In a recent study, published in the journal Science of the Total Environment, a group of researchers at Santa Barbara examined how the magnitude and duration of flooding along the Yuba/Feather River will alter the chemistry of mercury deposits. The researchers discovered that nearly 5 percent of the total amount of mercury in the lower section has the potential to become toxic.

"First of all, it was really striking to find a riverine aquatic ecosystem exposed to mercury with no sign of any permanent wetlands nearby," Michael Singer, an associate researcher at UCSB's Earth Research Institute, who was involved in the study, said in a press release. "We had always thought mercury had to reach a big wetland area before significant methylation could occur, but our work indicates that this is not the case. It's important to note that most of the time this area is totally dry so no methylation occurs -- which underscores the importance of flood events as the hot moments of methylation."

Not only did the researchers discover dangerous levels of mercury toxicity in the ecosystem's fauna, but the study also discerned spatial patterns of flooding, which have the potential to spark mercury methylation.

"This work really allows us to visualize the landscape as a whole unit, rather than just studying one small plot, and points out how potential toxicity varies in space over several decades," Singer explained. "This is controversial because people aren't used to thinking about this kind of problem at the landscape scale and over timescales.

"Our modeling estimated methylmercury concentrations that are quite high, so the science community could be very shocked by the degree of mercury methylation that could be possible," Singer noted. "However, not all of this mercury will enter Central Valley food webs. Much of it will be converted back to a nontoxic form by bacteria."

Although there are no safe levels of mercury, the element is less toxic as an inorganic metal than it is in its organic form, methylmercury, which is produced by bacteria. However, these bacteria can only thrive in waters with low levels of oxygen. Oxygen can become depleted whenever floodwater squeezes air out of pore spaces in between sediment grains in the floodplains, which quickly depletes the oxygen in the stagnant water. Consequently, these low-oxygen levels enable bacteria to convert mercury in the sediments into monomethylmercury.

The researchers referenced historical flood records from the U.S. Geological Survey, as well as an Army Corps of Engineers software platform, to determine the impact flooding had on specific amounts of methylmercury. They reviewed 50 years worth of flood and hydrology, which stemmed back to a time when dams were first introduced to the system.

"We were able to identify the spatial patterns of the flooding based on the topography of the flood plain," Singer noted. "Then we were able to assign statistical frequencies of the flooding to each flood map we created, " he added.

Up the food chain

In addition to determining the frequency of flooding, the researchers investigated the impact multiple days of flooding had on the sediments. "It wasn't enough to know that this area was flooded 50 days out of the 50-year record," Singer explained. "We wanted to know whether that flooding occurred in two long floods or was spread out in 50 separate one-day floods. The longer the area was inundated, the more opportunity existed for methylation to occur."

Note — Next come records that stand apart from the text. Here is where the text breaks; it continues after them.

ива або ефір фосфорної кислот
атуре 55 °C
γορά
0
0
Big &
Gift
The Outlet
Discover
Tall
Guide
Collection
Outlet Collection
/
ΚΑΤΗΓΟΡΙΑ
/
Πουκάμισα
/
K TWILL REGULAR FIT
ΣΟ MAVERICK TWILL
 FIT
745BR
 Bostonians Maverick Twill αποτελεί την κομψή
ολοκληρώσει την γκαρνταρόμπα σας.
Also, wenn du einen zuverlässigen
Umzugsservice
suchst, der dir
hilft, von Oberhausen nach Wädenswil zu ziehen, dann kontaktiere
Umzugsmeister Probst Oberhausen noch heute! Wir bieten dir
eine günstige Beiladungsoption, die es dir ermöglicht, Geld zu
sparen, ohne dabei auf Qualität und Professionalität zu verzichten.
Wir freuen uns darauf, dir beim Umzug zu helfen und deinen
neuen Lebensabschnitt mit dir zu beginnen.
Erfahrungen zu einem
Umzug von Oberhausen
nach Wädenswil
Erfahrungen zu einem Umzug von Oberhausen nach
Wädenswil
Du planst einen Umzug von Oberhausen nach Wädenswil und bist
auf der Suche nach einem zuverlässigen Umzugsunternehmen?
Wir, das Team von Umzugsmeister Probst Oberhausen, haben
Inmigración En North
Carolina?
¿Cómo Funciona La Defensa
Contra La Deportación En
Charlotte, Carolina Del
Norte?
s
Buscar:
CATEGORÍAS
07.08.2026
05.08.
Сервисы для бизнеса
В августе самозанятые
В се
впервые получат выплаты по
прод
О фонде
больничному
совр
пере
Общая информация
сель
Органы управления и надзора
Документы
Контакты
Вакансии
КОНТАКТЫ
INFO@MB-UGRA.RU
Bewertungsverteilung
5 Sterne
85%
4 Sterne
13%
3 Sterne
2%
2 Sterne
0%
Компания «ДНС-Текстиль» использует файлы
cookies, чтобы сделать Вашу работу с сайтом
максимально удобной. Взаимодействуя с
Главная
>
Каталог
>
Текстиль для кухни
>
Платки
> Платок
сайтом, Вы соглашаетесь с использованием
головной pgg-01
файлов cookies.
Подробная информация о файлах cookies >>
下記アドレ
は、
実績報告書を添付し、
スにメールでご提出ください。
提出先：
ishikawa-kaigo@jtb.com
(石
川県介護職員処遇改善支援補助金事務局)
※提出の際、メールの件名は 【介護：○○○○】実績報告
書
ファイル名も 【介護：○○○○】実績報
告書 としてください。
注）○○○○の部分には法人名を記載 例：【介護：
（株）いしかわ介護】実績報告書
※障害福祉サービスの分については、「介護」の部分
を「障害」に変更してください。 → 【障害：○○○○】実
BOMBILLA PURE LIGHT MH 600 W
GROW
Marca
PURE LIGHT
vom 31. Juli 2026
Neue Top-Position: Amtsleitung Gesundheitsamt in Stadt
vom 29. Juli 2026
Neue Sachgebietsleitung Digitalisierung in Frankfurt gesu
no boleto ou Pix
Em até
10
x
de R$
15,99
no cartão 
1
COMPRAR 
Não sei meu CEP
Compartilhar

The researchers also investigated mercury and methylmercury concentrations dotted across the Feather and Yuba rivers. The highest concentrations were found in lowly organisms like aquatic insects and local bait fish. As larger animals consume these smaller animals, mercury builds up and increases in concentration. As a result, high levels of mercury have been found in predatory fish like salmon.

Some scientists attribute methylmercury concentrations in the food supply to coal-fired plants, but the authors of the recent study believe mercury from gold mining is a more likely culprit. It's difficult to find a quick solution to this long-term problem. Too much mercury has probably accumulated in the sediment to be completely removed. The results of the study illustrate the toxic reverberations mercury can have when introduced into the environment. Other regions plagued by high levels of mercury in the remote past may need to be monitored in the near future.